• _Your goal_
What lines in this listing contain the string "continuous"? Report each one by copying it.

== Segment start ==

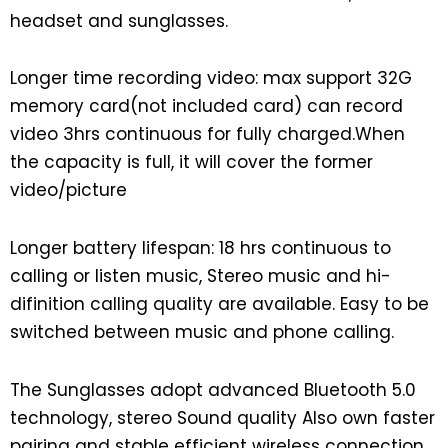
headset and sunglasses.
Longer time recording video: max support 32G
memory card(not included card) can record
video 3hrs continuous for fully charged.When
the capacity is full, it will cover the former
video/picture
Longer battery lifespan: 18 hrs continuous to
calling or listen music, Stereo music and hi-
difinition calling quality are available. Easy to be
switched between music and phone calling.
The Sunglasses adopt advanced Bluetooth 5.0
technology, stereo Sound quality Also own faster
pairing and stable efficient wireless connection.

== Segment end ==

• _Your solution_
video 3hrs continuous for fully charged.When
Longer battery lifespan: 18 hrs continuous to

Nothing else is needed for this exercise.